Soixante-seize pour cent des répondants au sondage étaient d’accord que le Programme avait un « impact positif » sur l’adoption de pratiques et de produits de lutte antiparasitaire plus sécuritaires. Comme il a été mentionné précédemment, plus de stratégies et d’autres produits que prévu ont été créés durant la période d’évaluation. De plus, l’adoption de nouvelles pratiques et de nouveaux produits est facilitée par le processus d’établissement des priorités mené par les producteurs.

Bien que le Programme ait contribué à mettre davantage de stratégies de réduction des risques à la disposition des producteurs, il est difficile d’évaluer exactement dans quelle mesure les pratiques et les produits sont adoptés par les producteurs sur le terrain, puisque l’adoption par les producteurs n’est pas évaluée directement. On ne demande pas aux producteurs de faire rapport sur l’adoption de pratiques de lutte antiparasitaire plus sécuritaires. L’adoption peut être freinée par le coût des produits, ainsi que par la perception voulant que l’adoption de nouveaux produits, qui pourraient s’avérer moins rapides ou moins efficaces que les produits chimiques, puisse avoir des conséquences négatives. De plus, l’adoption est liée aux exigences situationnelles de la lutte antiparasitaire. Les problèmes de ravageurs peuvent être cycliques et se manifester une année, mais être absents l’année suivante. Ils sont également régionaux, car un ravageur peut être une source de problèmes dans les Prairies, mais non dans les provinces de l’Est.
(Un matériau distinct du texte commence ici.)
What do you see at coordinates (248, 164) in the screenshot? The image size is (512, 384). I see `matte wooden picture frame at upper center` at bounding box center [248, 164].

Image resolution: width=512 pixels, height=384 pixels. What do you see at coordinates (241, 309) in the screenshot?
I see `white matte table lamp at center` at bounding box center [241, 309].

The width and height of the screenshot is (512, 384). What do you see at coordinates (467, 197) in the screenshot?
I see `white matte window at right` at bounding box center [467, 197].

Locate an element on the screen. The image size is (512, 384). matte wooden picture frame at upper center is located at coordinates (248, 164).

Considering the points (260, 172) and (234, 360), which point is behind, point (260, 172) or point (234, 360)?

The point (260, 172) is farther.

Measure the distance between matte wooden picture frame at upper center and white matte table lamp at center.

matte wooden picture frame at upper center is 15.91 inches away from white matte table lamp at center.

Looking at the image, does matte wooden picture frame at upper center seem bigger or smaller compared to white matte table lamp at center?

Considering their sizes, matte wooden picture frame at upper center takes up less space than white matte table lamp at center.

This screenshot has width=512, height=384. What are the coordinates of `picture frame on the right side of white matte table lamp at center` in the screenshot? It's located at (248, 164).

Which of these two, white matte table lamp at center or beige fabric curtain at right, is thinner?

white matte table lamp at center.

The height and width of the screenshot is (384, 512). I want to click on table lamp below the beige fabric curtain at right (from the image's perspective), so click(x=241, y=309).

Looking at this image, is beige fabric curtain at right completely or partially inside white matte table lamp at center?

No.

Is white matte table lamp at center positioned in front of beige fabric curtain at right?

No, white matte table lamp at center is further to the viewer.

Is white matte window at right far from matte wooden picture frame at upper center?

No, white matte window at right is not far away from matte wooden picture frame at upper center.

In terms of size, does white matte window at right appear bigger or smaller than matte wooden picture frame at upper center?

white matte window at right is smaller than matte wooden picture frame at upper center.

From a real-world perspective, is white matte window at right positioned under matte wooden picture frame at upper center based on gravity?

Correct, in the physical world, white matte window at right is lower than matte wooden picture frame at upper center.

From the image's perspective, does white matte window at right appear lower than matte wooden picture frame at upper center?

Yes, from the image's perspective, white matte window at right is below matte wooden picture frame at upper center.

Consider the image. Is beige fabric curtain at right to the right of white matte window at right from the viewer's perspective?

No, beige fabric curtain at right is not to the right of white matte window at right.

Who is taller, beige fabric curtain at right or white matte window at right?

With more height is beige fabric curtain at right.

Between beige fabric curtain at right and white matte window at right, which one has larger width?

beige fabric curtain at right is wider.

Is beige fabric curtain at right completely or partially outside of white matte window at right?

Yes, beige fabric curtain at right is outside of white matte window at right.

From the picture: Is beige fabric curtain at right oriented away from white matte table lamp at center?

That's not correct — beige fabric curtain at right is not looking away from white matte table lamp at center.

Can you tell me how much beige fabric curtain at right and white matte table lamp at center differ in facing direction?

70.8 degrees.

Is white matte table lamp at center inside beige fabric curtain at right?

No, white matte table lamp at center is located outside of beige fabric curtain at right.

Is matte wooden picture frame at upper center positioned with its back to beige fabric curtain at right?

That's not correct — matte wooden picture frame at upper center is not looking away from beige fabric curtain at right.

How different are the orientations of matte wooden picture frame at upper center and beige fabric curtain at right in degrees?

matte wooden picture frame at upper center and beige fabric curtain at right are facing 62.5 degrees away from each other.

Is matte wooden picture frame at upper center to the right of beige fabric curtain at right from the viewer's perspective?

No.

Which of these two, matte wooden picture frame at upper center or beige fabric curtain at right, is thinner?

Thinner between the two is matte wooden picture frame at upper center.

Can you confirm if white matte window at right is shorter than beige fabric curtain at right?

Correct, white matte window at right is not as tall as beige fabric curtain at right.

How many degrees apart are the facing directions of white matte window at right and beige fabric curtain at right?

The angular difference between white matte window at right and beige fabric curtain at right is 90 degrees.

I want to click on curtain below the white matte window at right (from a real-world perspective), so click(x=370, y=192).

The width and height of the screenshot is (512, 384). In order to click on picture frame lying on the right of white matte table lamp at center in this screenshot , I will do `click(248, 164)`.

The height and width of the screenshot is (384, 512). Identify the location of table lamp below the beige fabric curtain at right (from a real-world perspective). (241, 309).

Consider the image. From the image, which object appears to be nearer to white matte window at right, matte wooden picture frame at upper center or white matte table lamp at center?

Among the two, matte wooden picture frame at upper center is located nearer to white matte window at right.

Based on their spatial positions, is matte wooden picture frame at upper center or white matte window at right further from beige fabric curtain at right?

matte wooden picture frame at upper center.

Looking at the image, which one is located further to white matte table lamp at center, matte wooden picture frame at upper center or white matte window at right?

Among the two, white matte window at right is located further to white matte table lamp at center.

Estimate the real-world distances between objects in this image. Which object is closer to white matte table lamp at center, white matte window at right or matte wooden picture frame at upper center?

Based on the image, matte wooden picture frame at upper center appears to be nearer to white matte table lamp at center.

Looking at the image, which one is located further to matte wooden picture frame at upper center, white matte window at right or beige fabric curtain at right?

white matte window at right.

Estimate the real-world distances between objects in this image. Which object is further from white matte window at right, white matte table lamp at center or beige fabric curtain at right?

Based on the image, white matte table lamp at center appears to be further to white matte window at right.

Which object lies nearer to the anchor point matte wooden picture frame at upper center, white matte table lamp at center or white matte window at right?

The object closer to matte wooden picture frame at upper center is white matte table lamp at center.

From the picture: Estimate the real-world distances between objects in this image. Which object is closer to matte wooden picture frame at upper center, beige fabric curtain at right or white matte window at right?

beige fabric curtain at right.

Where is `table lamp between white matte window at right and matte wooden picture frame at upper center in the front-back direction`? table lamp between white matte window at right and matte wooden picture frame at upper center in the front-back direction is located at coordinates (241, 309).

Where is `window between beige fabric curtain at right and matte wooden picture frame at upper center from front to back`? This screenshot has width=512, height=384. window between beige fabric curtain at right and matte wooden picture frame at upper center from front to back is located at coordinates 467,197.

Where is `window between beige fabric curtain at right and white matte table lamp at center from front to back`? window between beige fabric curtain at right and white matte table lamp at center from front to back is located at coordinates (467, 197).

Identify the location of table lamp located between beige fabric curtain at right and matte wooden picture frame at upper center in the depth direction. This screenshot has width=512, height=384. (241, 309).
5.6 Amélioration de la gestion de la résistance aux pesticides, de la protection des cultures, des pratiques et de la compétitivité (résultat intermédiaire)

Le Programme a eu des répercussions positives sur la gestion de la résistance et l’amélioration des pratiques de protection des cultures.
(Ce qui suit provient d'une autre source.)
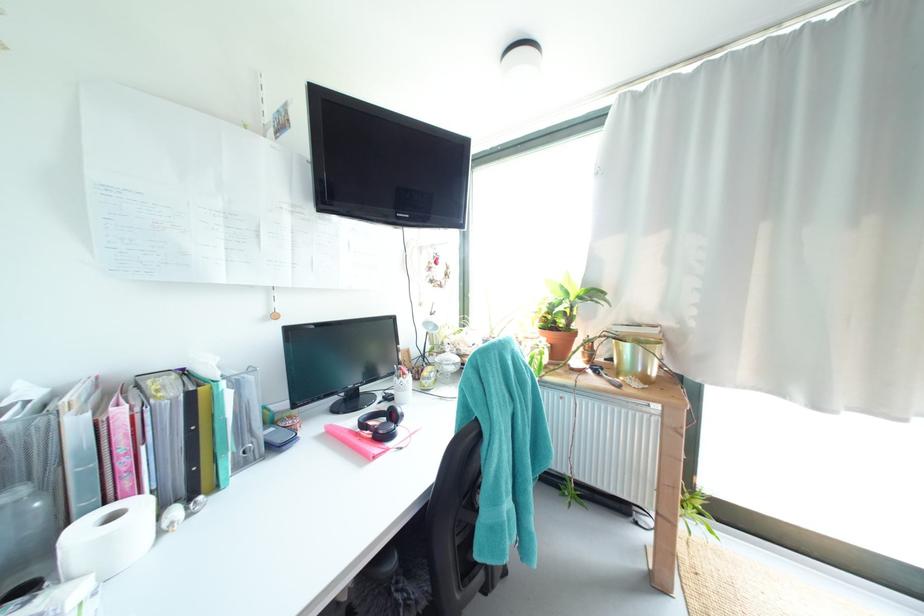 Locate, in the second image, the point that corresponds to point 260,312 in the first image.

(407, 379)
L’évaluation a permis de démontrer une amélioration de la gestion de la résistance aux pesticides. Soixante-cinq pour cent des répondants au sondage ont déclaré que le Programme avait un « impact positif » sur l’amélioration de la gestion de la résistance aux pesticides. Les intervenants consultés dans le cadre de l’évaluation ont donné des exemples précis montrant que le Programme avait eu une incidence sur la gestion de la résistance aux pesticides. Par exemple, l’huile non synthétique (« huile d’été »), pour laquelle une demande d’homologation a été présentée grâce au Programme, a permis d’éliminer de nombreux problèmes liés aux ravageurs (p. ex., les acariens, les cochenilles) sans entraîner de répercussions négatives sur la santé ou l’environnement.

Les stratégies et les outils sont délibérément conçus pour contribuer aux pratiques durables en prolongeant la vie utile des produits existants et en réduisant la dépendance des producteurs aux produits chimiques. Le Programme facilite le processus d’approbation des produits à Santé Canada, ce qui élargit l’éventail de pesticides à la disposition des producteurs.

Le rendement a atteint, voire dépassé, les cibles fixées dans le protocole d’entente conclu entre AAC et Santé Canada, et a soutenu les engagements établis dans les plans ministériels, contribuant ainsi à un secteur agricole durable et innovateur qui gère les risques de manière proactive en veillant à ce que les Canadiens soient informés et protégés des risques pour la santé découlant de l’utilisation des pesticides liés aux aliments, aux produits, aux substances et à l’environnement.

5.7 Amélioration de la durabilité et de l’égalité concurrentielle (résultat final)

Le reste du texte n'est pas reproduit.